Em O Instinto Supremo, Ferreira de Castro ergue a voz corajosa e solidária, para defender os índios do Brasil, as ameaças que pairam sobre o seu modo de vida, cultura e costumes, que a cupidez dos colonos vai fazendo desaparecer. É toda uma cultura ancestral, restos da civilização ameríndia, que máquinas infernais do capitalismo vão destruindo quilómetro a quilómetro. O Instinto Supremo antecipa em algumas décadas, (foi publicado em 1968) as nossas mais profundas preocupações ambientais, traz para o terreno da consciência colectiva universal, os problemas fulcrais da exploração sem freio que o capitalismo selvagem vem impondo aos recursos deste planeta que nos é comum, pondo em risco a sobrevivência das futuras gerações.

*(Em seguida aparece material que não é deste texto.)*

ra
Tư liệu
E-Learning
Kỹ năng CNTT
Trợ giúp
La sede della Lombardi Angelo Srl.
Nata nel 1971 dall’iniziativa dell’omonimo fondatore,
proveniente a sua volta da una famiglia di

Ferreira de Castro foi um escritor profundamente comprometido com o seu tempo, corajoso, civicamente empenhado, denunciando nos jornais e através da sua obra, as injustiças, as perseguições a democratas, a opressão e a tirania do fascismo luso. O romance A Curva da Estrada é, pela sua crua lucidez, um dos textos em que essa vertente interventora de Ferreira de Castro mais claramente se assume.
O ensaio As Maravilhas Artísticas do Mundo, revela-nos um Ferreira de Castro cosmopolita, viajado, atento ao pulsar deste nosso mundo, sabedor e culto, escrevendo ou convivendo com os grandes vultos da arte e da cultura seus contemporâneos: Picasso, Gauguin, Matisse, Claude Monet.

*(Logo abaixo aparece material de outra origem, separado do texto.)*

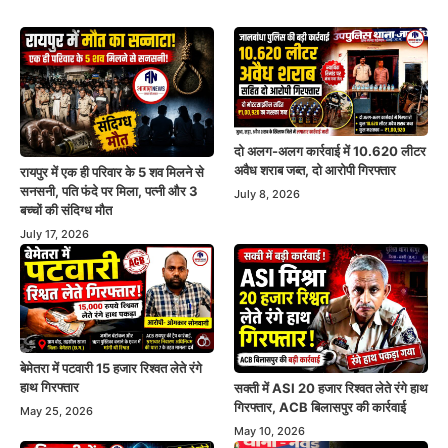
दो अलग-अलग कार्रवाई में 10.620 लीटर
अवैध शराब जब्त, दो आरोपी गिरफ्तार
रायपुर में एक ही परिवार के 5 शव मिलने से
सनसनी, पति फंदे पर मिला, पत्नी और 3
July 8, 2026
बच्चों की संदिग्ध मौत
July 17, 2026
बेमेतरा में पटवारी 15 हजार रिश्वत लेते रंगे
हाथ गिरफ्तार
सक्ती में ASI 20 हजार रिश्वत लेते रंगे हाथ
गिरफ्तार, ACB बिलासपुर की कार्रवाई
May 25, 2026
May 10, 2026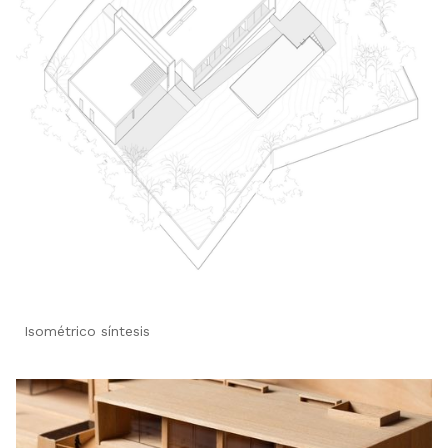
Isométrico síntesis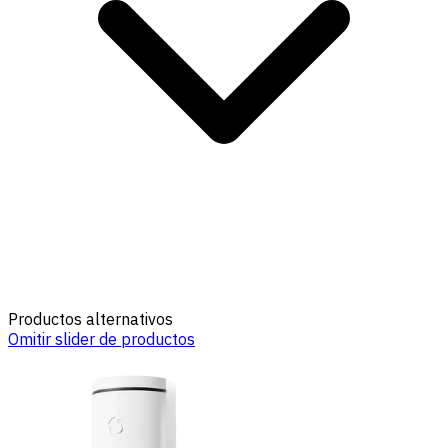
Productos alternativos
Omitir slider de productos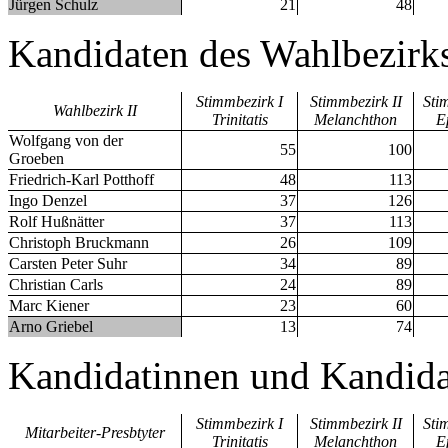
Jürgen Schulz
21
48
Kandidaten des Wahlbezirks
Stimmbezirk I
Stimmbezirk II
Sti
Wahlbezirk II
Trinitatis
Melanchthon
E
Wolfgang von der
55
100
Groeben
Friedrich-Karl Potthoff
48
113
Ingo Denzel
37
126
Rolf Hußnätter
37
113
Christoph Bruckmann
26
109
Carsten Peter Suhr
34
89
Christian Carls
24
89
Marc Kiener
23
60
Arno Griebel
13
74
Kandidatinnen und Kandida
Stimmbezirk I
Stimmbezirk II
Sti
Mitarbeiter-Presbtyter
Trinitatis
Melanchthon
E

O realismo social da obra de Ferreira de Castro é, nestes tempos dramáticos que nos querem obrigar a viver, obviamente incómodo. Para os poderes instalados é preciso, primeiro, denegrir e, subtilmente, tentar ignorar a obra ímpar do autor de A Lã e a Neve. A crítica instalada, impante, sempre serviçal, do alto do seu snob conservadorismo armado em modernaço, tenta passar-lhe ao lado: entretém-se com o Fernando Pessoa e com o baú das pepitas a haver, que talvez lhe garanta mesada grossa para pagar a renda – sobretudo, é preciso não irritar quem lhes paga a soldada. O ministro da Cultura, a existir, andará certamente absorvido com outras transcendências, implorando aos deuses do seu exclusivo Olimpo que o não perturbemos com minudências, tentando ignorar que neste ano da graça de 2008 se cumprem 110 anos sobre a data de nascimento de um dos nomes cimeiros da Cultura Portuguesa do século XX.

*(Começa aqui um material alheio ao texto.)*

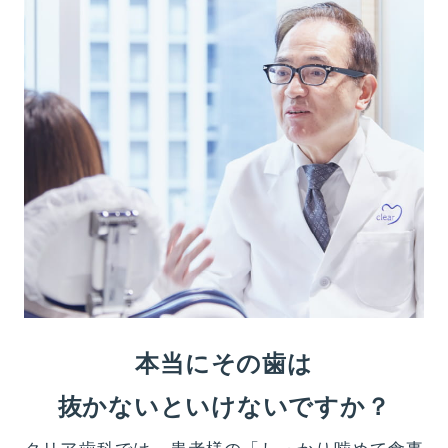
本当にその歯は
抜かないといけないですか？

Apesar de todo o silêncio (há silêncios ensurdecedores) «a obra romanesca de Ferreira de Castro, injustamente esquecida (…) merece uma atenta revisão, que, na actual conjuntura política em que o egoísmo prevalece ostensivamente sobre a solidariedade, possa iluminar os valores humanos que o seu realismo social exalta sem demagogia». Justas e sábias palavras de Urbano Tavares Rodrigues.
A Obra de Ferreira de Castro está aí. Viva, a doer-nos, a mostrar-nos os lanhos que mais nos ferem e indignam. Uma escrita ainda actual e com futuro. Para o Futuro.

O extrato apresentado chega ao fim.